Like German and more or less like Old English, Old Norse has four cases: nominative, accusative, genitive, and dative. The dative case has taken over the functions of three further cases that existed in earlier Germanic, namely the instrumental, ablative, and locative; it is therefore the case with the largest number of uses. On the clausal level, the nominative, accusative, and dative each perform a single straightforward task, while the genitive similarly has a primary function on the phrasal level:

case function level
nominative subject clausal
accusative direct object clausal
genitive possession phrasal
dative indirect object clausal

The nominative furthermore fulfils the role played by the vocative in other Indo-European languages, i.e. that of address: a king is addressed with “konungr”. The other three cases fulfil multiple additional functions on one or both of the clausal and phrasal levels. Of course, they also interact with prepositions in various ways, and prepositions are heavily used in Old Norse. Since a preposition always determines what case its object takes, such behaviour can largely be learned by memorizing the prepositions. The discussion below deals instead with cases used without prepositions, a situation that was on the decline in Old Norse but still far more common than in Modern English. This page constitutes a rushed first step towards a reorganization of the (arguably somewhat haphazard) material in Iversen to match traditional case-functional categories. I'll be happy to come to a more complete and independent overview if I ever have the time and leisure to develop a full method.

Accusative

Direct object

This is the basic function of the accusative, in which the thing to which the action is directly applied, i.e. “the thing being somethinged”, is governed by the accusative. There is a large variety of subtypes of this function, but they are all easy to recognize: Þeir hǫfðu drepit þá alla. They had killed them all. Eiríkr konungr gladdi hana. King Eiríkr comforted her. Síðan leiddi hann mik á tal. Then he led me into conversation. Ek sá gersimar þær, er Atli konungr sendi okkr. I saw the jewels which King Atli sent us. This function is also exploited by a range of impersonal verbs, including dreyma (“dream”), fýsa (“wish”), gruna (“suspect, seem”), hungra (“be hungry”), and þyrsta (“be thirsty”): Mik dreymdi um hana í nótt. I dreamed of her in the night. Mik grunar, at eigi sé svá sem mér er til kennt. I suspect that it is not as I have been told.

Accusative of time

Used for both duration and time at which: Stóð þessi orrosta fjóra daga. This battle lasted four days. Þat var eina nótt, er konungr svaf á dreka sínum í lyptingu, at honum þótti sem dreki mikill flygi útan af hafinu. One night, when the king was sleeping on the raised deck of his dragon-prowed ship, it seemed to him as though a large dragon was flying landwards from the harbour. Ormarr reið dag ok nótt. Ormarr rode day and night. Blót-Sveinn var þrjá vetr konungr yfir Svíum. Blót-Sveinn was king over the Swedes for three years.

Accusative of extent

Answers questions like how large and how heavy: Hann gaf Birni gullhring þann, er stóð hálfa mǫrk. He gave Bjǫrn a gold ring that weighed half a mark.

Accusative of place

Answers the question where (both in the static sense and in the senses whither and by what route): Ok nú segir Ívarr, at hann hafði sent landveg riddaralið. And now Ívarr says that he has sent a troop of knights by land. Fell annan veg fótahlutr, en annan hǫfuðit. The lower part of his body fell in one direction, and his head in another. Nú ferr hann heim um kveldit. Now he goes home in the evening.

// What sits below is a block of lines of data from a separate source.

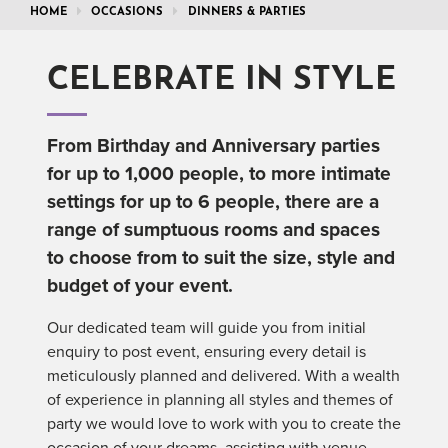
HOME
OCCASIONS
DINNERS & PARTIES
CELEBRATE IN STYLE
From Birthday and Anniversary parties
for up to 1,000 people, to more intimate
settings for up to 6 people, there are a
range of sumptuous rooms and spaces
to choose from to suit the size, style and
budget of your event.
Our dedicated team will guide you from initial
enquiry to post event, ensuring every detail is
meticulously planned and delivered. With a wealth
of experience in planning all styles and themes of
party we would love to work with you to create the
occasion of your dreams, assisting with venue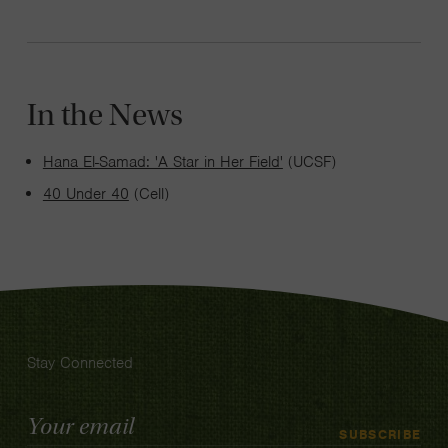
In the News
Hana El-Samad: 'A Star in Her Field'
(UCSF)
40 Under 40
(Cell)
Stay Connected
Email
SUBSCRIBE
Address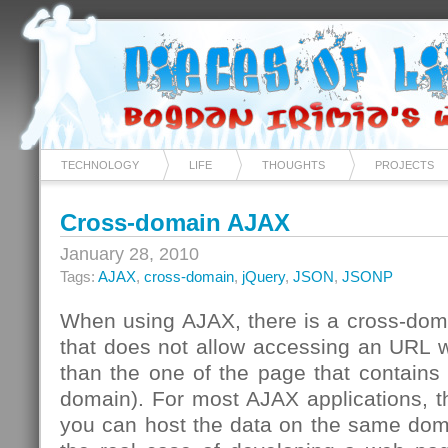
TECHNOLOGY
LIFE
THOUGHTS
PROJECTS
Cross-domain AJAX
January 28, 2010
Tags:
AJAX
,
cross-domain
,
jQuery
,
JSON
,
JSONP
When using AJAX, there is a cross-domai
that does not allow accessing an URL w
than the one of the page that contains t
domain). For most AJAX applications, th
you can host the data on the same doma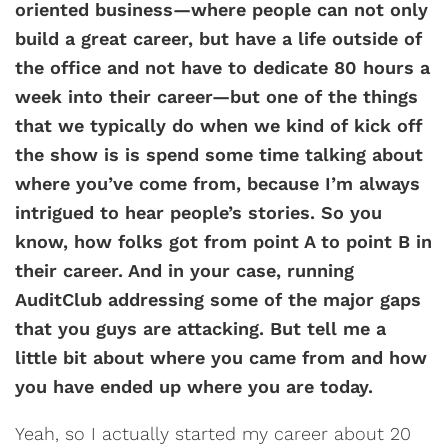
oriented business—where people can not only
build a great career, but have a life outside of
the office and not have to dedicate 80 hours a
week into their career—but one of the things
that we typically do when we kind of kick off
the show is is spend some time talking about
where you’ve come from, because I’m always
intrigued to hear people’s stories. So you
know, how folks got from point A to point B in
their career. And in your case, running
AuditClub addressing some of the major gaps
that you guys are attacking. But tell me a
little bit about where you came from and how
you have ended up where you are today.
Yeah, so I actually started my career about 20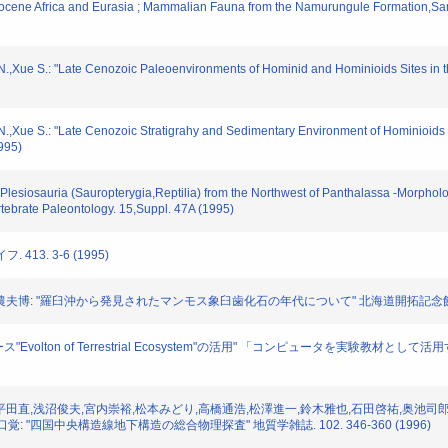
Miocene Africa and Eurasia ; Mammalian Fauna from the Namurungule Formation,Sam
g,N.,Xue S.: "Late Cenozoic Paleoenvironments of Hominid and Hominioids Sites i
g,N.,Xue S.: "Late Cenozoic Stratigrahy and Sedimentary Environment of Hominioid
995)
lesiosauria (Sauropterygia,Reptilia) from the Northwest of Panthalassa -Morpholo
ebrate Paleontology. 15,Suppl. 47A (1995)
 413. 3-6 (1995)
熊崎農夫博: "羅臼沖から発見されたマンモス象臼歯化石の年代について" 北海道開拓記念館調査報告.
タベース"Evolton of Terrestrial Ecosystem"の活用" 「コンピュータを
勢崎修弘,平田直,浅沼俊夫,宮内崇裕,松本みどり,高橋通浩,松澤進一,鈴木雅也,石田啓祐,奥池
 "四国中央構造線地下構造の総合物理探査" 地質学雑誌. 102. 346-360 (1996)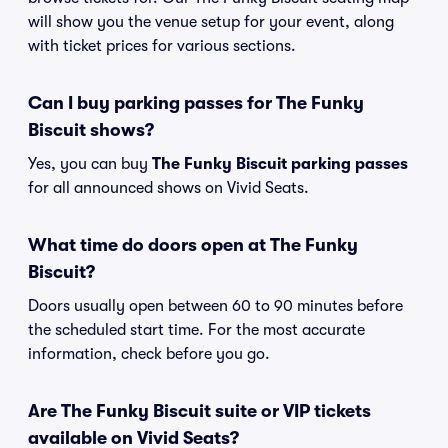
will show you the venue setup for your event, along
with ticket prices for various sections.
Can I buy parking passes for The Funky
Biscuit shows?
Yes, you can buy
The Funky Biscuit parking passes
for all announced shows on Vivid Seats.
What time do doors open at The Funky
Biscuit?
Doors usually open between 60 to 90 minutes before
the scheduled start time. For the most accurate
information, check before you go.
Are The Funky Biscuit suite or VIP tickets
available on Vivid Seats?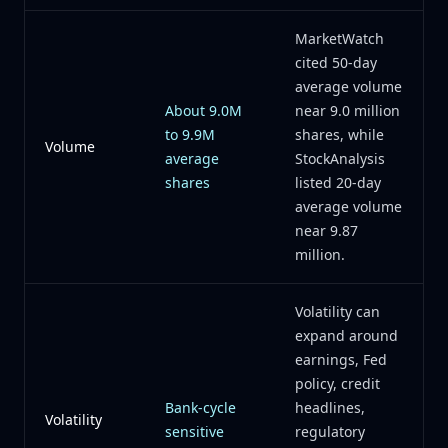
MarketWatch
cited 50-day
average volume
About 9.0M
near 9.0 million
to 9.9M
shares, while
Volume
average
StockAnalysis
shares
listed 20-day
average volume
near 9.87
million.
Volatility can
expand around
earnings, Fed
policy, credit
Bank-cycle
headlines,
Volatility
sensitive
regulatory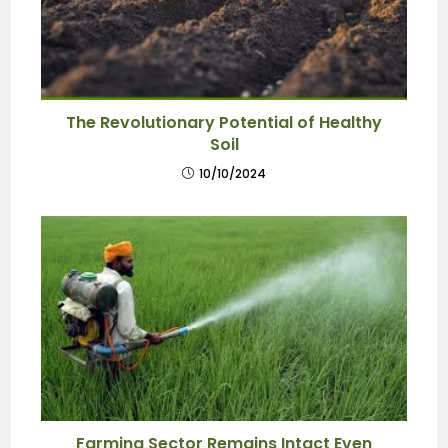
The Revolutionary Potential of Healthy
Soil
10/10/2024
Farming Sector Remains Intact Even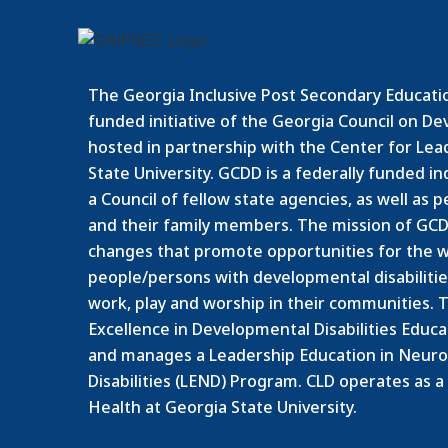
The Georgia Inclusive Post Secondary Educatio
funded initiative of the Georgia Council on De
hosted in partnership with the Center for Leade
State University. GCDD is a federally funded 
a Council of fellow state agencies, as well as 
and their family members.
The mission of GCDD
changes that promote opportunities for the w
people/persons with developmental disabilities 
work, play and worship in their communities. T
Excellence in Developmental Disabilities Educ
and manages a Leadership Education in Neur
Disabilities (LEND) Program. CLD operates as a
Health at Georgia State University.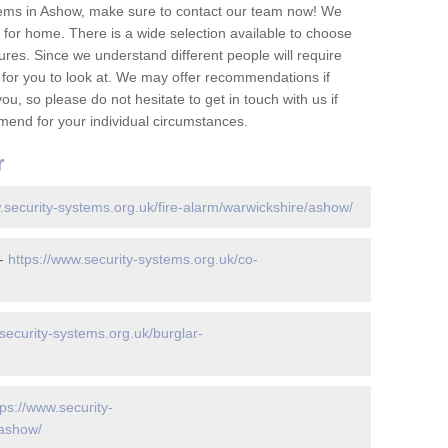
tems in Ashow, make sure to contact our team now! We
for home. There is a wide selection available to choose
tures. Since we understand different people will require
 for you to look at. We may offer recommendations if
u, so please do not hesitate to get in touch with us if
mend for your individual circumstances.
r
.security-systems.org.uk/fire-alarm/warwickshire/ashow/
 -
https://www.security-systems.org.uk/co-
security-systems.org.uk/burglar-
tps://www.security-
/ashow/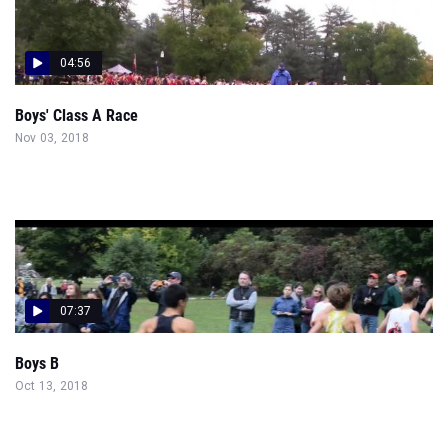
04:56
Boys' Class A Race
Nov 03, 2018
07:37
Boys B
Oct 13, 2018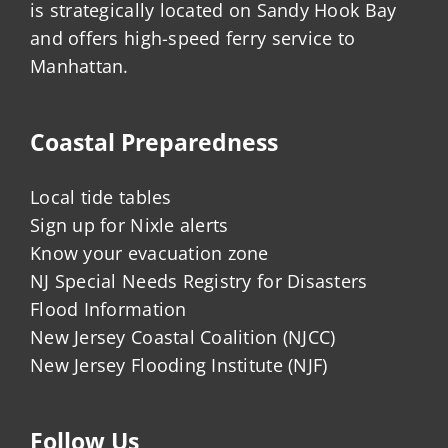
is strategically located on Sandy Hook Bay
and offers high-speed ferry service to
Manhattan.
Coastal Preparedness
Local tide tables
Sign up for Nixle alerts
Know your evacuation zone
NJ Special Needs Registry for Disasters
Flood Information
New Jersey Coastal Coalition (NJCC)
New Jersey Flooding Institute (NJF)
Follow Us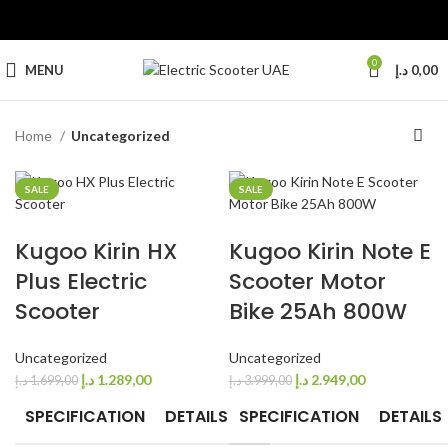
0
MENU
د.إ
0,00
Home
Uncategorized
SALE
SALE
SALE
Kugoo Kirin HX
Kugoo Kirin Note E
Plus Electric
Scooter Motor
Scooter
Bike 25Ah 800W
Uncategorized
Uncategorized
د.إ
1.289,00
د.إ
2.949,00
د.إ
1.699,00
د.إ
3.999,00
SPECIFICATION
DETAILS
SPECIFICATION
DETAILS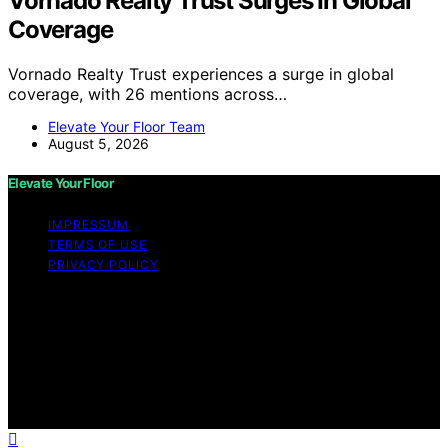
Vornado Realty Trust Surges In Global
Coverage
Vornado Realty Trust experiences a surge in global
coverage, with 26 mentions across…
Elevate Your Floor Team
August 5, 2026
Elevate Your Floor
IMPRESSUM
TERMS OF USE
PRIVACY POLICY
Copyright © 2026 Elevate Your Floor Content on
Elevate Your Floor is created and published using
artificial intelligence (AI) for general informational and
educational purposes. Affiliate disclaimer As an affiliate,
we may earn a commission from qualifying purchases.
We get commissions for purchases made through links
on this website from Amazon and other third parties.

Note that some verbs can govern two accusatives, both where the second element in the accusative is an object complement and where the second object is the internal object, already implicit in the verb, while the first object is the direct object: Þá hǫll kallaði hann himnaríki. He called the hall the kingdom of heaven. Stefnir hjó hann banahǫgg. Stefnir gave him his death-blow.

Genitive

Genitive of possession

This is the primary use of the genitive, used with nominals on the phrasal level. It should be entirely transparent to English speakers, as it commonly had the same singular form still used today (-s). Note the difference between the subjective genitive (the coward's fear) and the objective genitive (fear of God): Þriði sonr Hrólfs hét Hǫrðr, faðir Kára, fǫður Hǫrða-Knúts. Hrólfr's third son was called Hǫrðr, father of Kári, who was the father of Hǫrða-Knútr. Eptir þetta sendir Eiríkr konungr menn á fund Hrólfs konungs. After that, King Eiríkr sends menn to meet King Hrólfr.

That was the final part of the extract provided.